PyTorch
=======

Building on the previous `auto-diff <autodiff.html>`_ example, the switch to PyTorch and its auto-grad capabilities is straightforward.

Initialization
--------------

To use SlangPy with PyTorch, you first need to create a device configured for PyTorch integration:

.. code-block:: python

    import slangpy as spy
    import torch

    # Create a device configured for PyTorch integration
    # CUDA backend is recommended for best performance
    device = spy.create_torch_device(type=spy.DeviceType.cuda)

    # Load module using the standard Module type
    module = spy.Module.load_from_file(device, "example.slang")

SlangPy automatically detects when PyTorch tensors are used and integrates them into PyTorch's auto-grad graph. No special module types are needed - you can use the standard ``spy.Module`` type as documented in `First Functions <../basics/firstfunctions.html>`_.

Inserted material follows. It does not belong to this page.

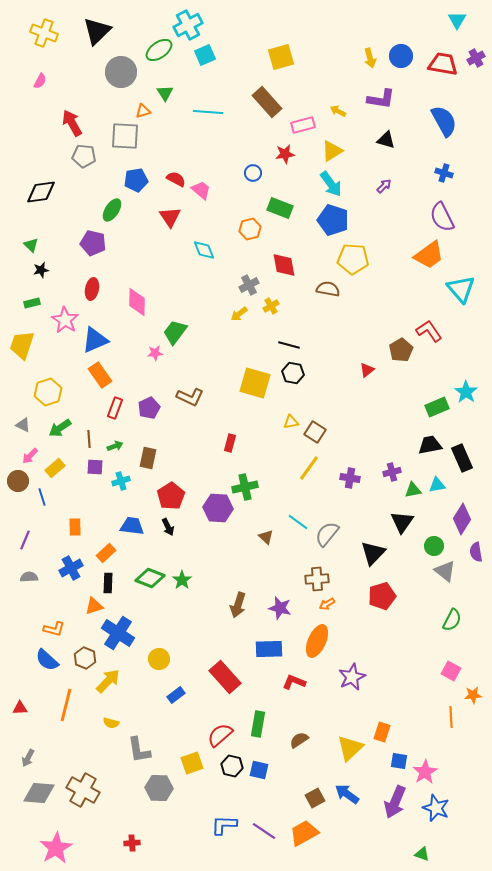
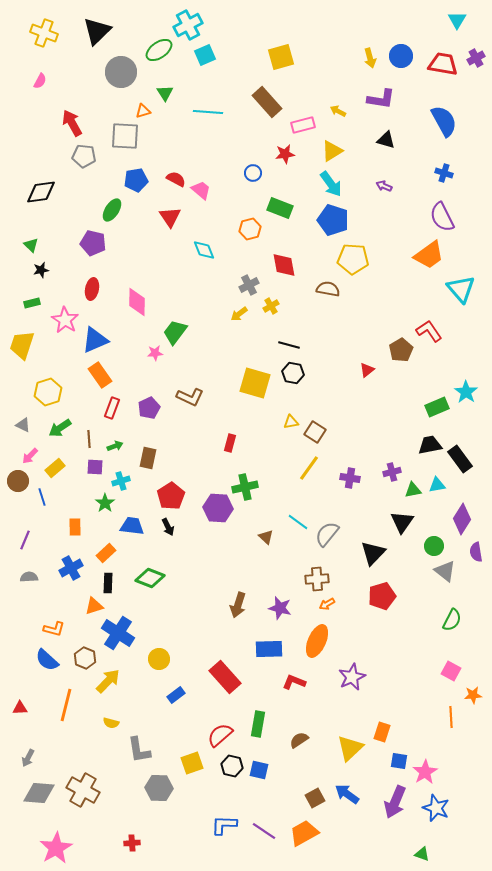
purple arrow at (384, 186): rotated 112 degrees counterclockwise
red rectangle at (115, 408): moved 3 px left
black rectangle at (462, 458): moved 2 px left, 1 px down; rotated 12 degrees counterclockwise
green star at (182, 580): moved 77 px left, 77 px up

Using the ``slangpy-torch`` extension
-------------------------------------

Whilst SlangPy can integrate with PyTorch out-of-the-box, it does not compile against libtorch, and thus by default has to go via the Python API for any interaction with PyTorch tensor operations. To substantially
improve performance, users should install the ``slangpy-torch`` pip package, which provides native torch integration to SlangPy. This extension provides fast (~28ns) tensor metadata access from native code, compared to ~350ns when going through the Python API.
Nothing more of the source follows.